» **Description of the task**
Please reproduce every record exactly as written, leaving out the pictures.

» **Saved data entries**

______

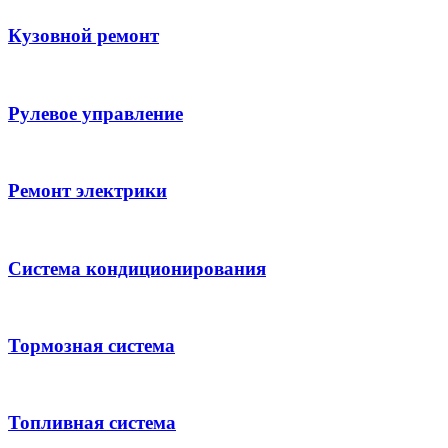
Кузовной ремонт
Рулевое управление
Ремонт электрики
Система кондиционирования
Тормозная система
Топливная система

______

» **Answer to this exercise**
Кузовной ремонт
Рулевое управление
Ремонт электрики
Система кондиционирования
Тормозная система
Топливная система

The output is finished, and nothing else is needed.